Whether the PG extension should be created on Start. By Default, if it’s dev or test environment the value is overridden to true

Environment variable: QUARKUS_LANGCHAIN4J_PGVECTOR_REGISTER_VECTOR_PG_EXTENSION

boolean

false

Metadata type:

  • COLUMN_PER_KEY: for static metadata, when you know in advance the list of metadata fields. In this case, you should also override the quarkus.langchain4j.pgvector.metadata.column-definitions property to define the right columns.

  • COMBINED_JSON: For dynamic metadata, when you don’t know the list of metadata fields that will be used.

  • COMBINED_JSONB: Same as JSON, but stored in a binary way. Optimized for query on large dataset.
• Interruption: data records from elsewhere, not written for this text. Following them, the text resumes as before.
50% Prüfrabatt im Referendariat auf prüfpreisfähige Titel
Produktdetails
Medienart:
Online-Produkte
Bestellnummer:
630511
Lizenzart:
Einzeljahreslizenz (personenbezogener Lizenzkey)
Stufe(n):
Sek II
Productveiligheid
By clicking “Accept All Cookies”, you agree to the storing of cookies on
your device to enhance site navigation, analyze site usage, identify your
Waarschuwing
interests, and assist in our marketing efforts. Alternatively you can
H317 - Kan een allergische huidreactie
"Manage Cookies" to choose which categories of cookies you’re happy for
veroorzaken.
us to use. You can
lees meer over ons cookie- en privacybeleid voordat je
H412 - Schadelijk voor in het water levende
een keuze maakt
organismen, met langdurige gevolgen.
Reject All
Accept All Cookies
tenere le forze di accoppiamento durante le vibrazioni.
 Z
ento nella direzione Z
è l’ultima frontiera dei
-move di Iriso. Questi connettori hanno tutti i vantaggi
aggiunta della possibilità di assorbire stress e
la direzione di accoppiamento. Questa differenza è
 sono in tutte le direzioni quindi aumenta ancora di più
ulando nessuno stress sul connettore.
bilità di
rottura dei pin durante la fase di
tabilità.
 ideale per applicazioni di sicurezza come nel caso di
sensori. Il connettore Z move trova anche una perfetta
In this case, you should also override the quarkus.langchain4j.pgvector.metadata.column-definitions property to change the type of the metadata column to COMBINED_JSONB.
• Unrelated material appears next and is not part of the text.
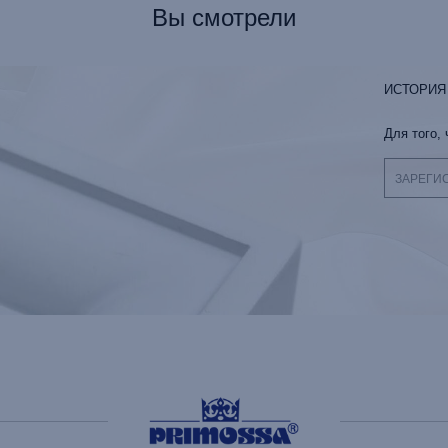
Вы смотрели
ИСТОРИЯ
Для того,
ЗАРЕГИ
Default value: COMBINED_JSON

Environment variable: QUARKUS_LANGCHAIN4J_PGVECTOR_METADATA_STORAGE_MODE

column-per-key, combined-json, combined-jsonb

combined-json

Metadata Definition: SQL definition of metadata field(s). By default, "metadata JSON NULL" configured. This is only suitable if using the JSON metadata type.

If using JSONB metadata type, this should in most cases be set to metadata JSONB NULL.
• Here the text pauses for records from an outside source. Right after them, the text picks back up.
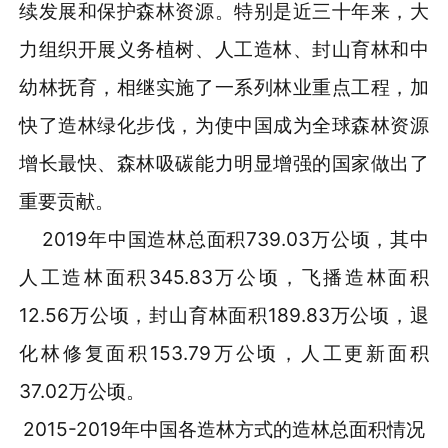
续发展和保护森林资源。特别是近三十年来，大
力组织开展义务植树、人工造林、封山育林和中
幼林抚育，相继实施了一系列林业重点工程，加
快了造林绿化步伐，为使中国成为全球森林资源
增长最快、森林吸碳能力明显增强的国家做出了
重要贡献。
2019年中国造林总面积739.03万公顷，其中
人工造林面积345.83万公顷，飞播造林面积
12.56万公顷，封山育林面积189.83万公顷，退
化林修复面积153.79万公顷，人工更新面积
37.02万公顷。
2015-2019年中国各造林方式的造林总面积情况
If using COLUMNS metadata type, this should be a list of columns, one column for each desired metadata field. Example: condominium_id uuid null, user uuid null

Environment variable: QUARKUS_LANGCHAIN4J_PGVECTOR_METADATA_COLUMN_DEFINITIONS

list of string

metadata JSON NULL

Metadata Indexes, list of fields to use as index.

For instance:

  • JSON: with JSON metadata, indexes are not allowed, so this property must be empty. To use indexes, switch to JSONB metadata.

  • JSONB: (metadata→'key'), (metadata→'name'), (metadata→'age')

  • COLUMNS: key, name, age

Environment variable: QUARKUS_LANGCHAIN4J_PGVECTOR_METADATA_INDEXES

list of string

Index Type:

Environment variable: QUARKUS_LANGCHAIN4J_PGVECTOR_METADATA_INDEX_TYPE

string

BTREE

How It Works

The PGVector extension maps each ingested document to a row in a PostgreSQL table* Each row contains:

  • The original text content

  • Optional metadata

  • The vector embedding (stored as a vector type column)

During retrieval, a similarity search (e.g., cosine distance) is performed using a SELECT query with ORDER BY embedding <⇒ :query_vector LIMIT N.

The extension manages schema creation and indexing automatically unless overridden.

Summary

To use PostgreSQL and PGVector as a document store with Quarkus LangChain4j:

  • Ensure the pgvector extension is installed in your PostgreSQL instance.

  • Add the extension dependency.

  • Configure a datasource and set the correct embedding dimension.

  • Use PgVectorEmbeddingStore to ingest and retrieve embedded documents.